GROUP BY datediff(month,0,SomeDate)
Ah -- now here's an abstract one. This formula just returns the "month offset from the base date", or the number number of months between the "base date" of 0 and the transaction's date, as an integer. If you look at the values returned, they will just be numbers that don't have any meaning. But if you group and sort on these numbers, you will be grouping and sorting by month. At the end of the day, if you take this month offset and add it to the "base date" of 0, you'll get back a DATETIME value as of the first day of the corresponding month.
For example:
SELECT dateadd(month, x.MonthOffset,0) as [Month], SUM(x.val) as Total
FROM
(
SELECT datediff(month,0, trans.trandate) as MonthOffset, trans.val
FROM trans
) x
GROUP BY MonthOffset
ORDER BY MonthOffset
Notice that we are grouping and ordering by our
MonthOffset calculation, but in the end we simply add that offset to the "base date" of 0 to get the actual DATETIME value of the first day of the corresponding month.
This technique is actually very fast and efficient, and works well if you need to join multiple derived tables that have all been summarized by month, since you are just joining on integers. But, it can be tricky to work with since it is pretty abstract. If none of this makes sense, don't worry -- just avoid this technique unless you feel it will be useful for you.
Grouping by Other Time Periods
Grouping on Years, Weeks or Quarters follows the same basic idea: simply "round" your DateTime to the resolution that you need, and group on either the resulting DateTime value or by the number of units since the base date. For example, to group by quarter, you can write:
GROUP BY dateadd(quarter, datediff(quarter, 0, SomeDate),0)

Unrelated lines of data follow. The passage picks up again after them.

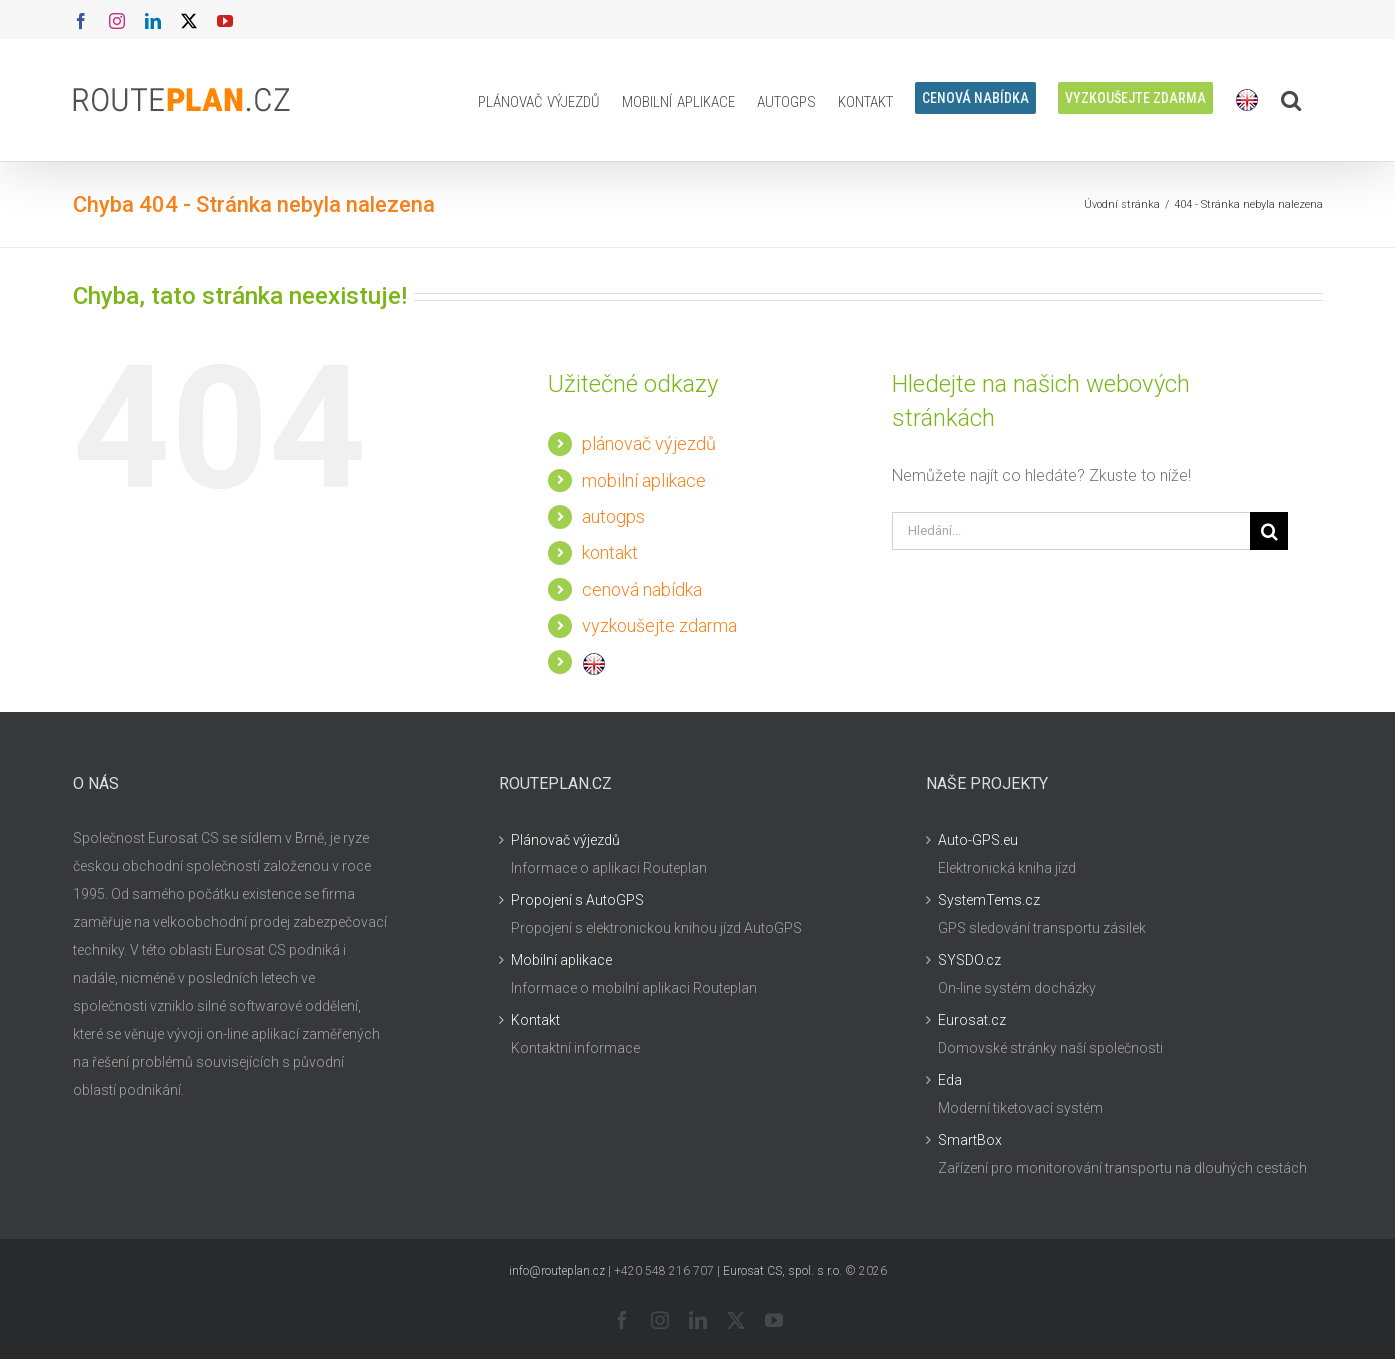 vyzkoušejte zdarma (659, 625)
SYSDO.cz (969, 960)
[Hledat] (1269, 531)
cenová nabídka (642, 589)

That returns the starting date of each quarter; for example, 10/12/2007 will return 9/1/2007. To get the ending date of the quarter, you can use:
dateadd(quarter, datediff(quarter, 0, SomeDate) + 1, 0) -1
As with months, you could just group on the number of quarters since the "base date" as well:
GROUP BY datediff(quarter,0,SomeDate)
Overall, the exact same concepts apply.
Summary
The method to choose for any situation ultimately depends on what you need, but remember: Keep it short and simple in T-SQL, and always do all of your formatting at your presentation layer where it belongs.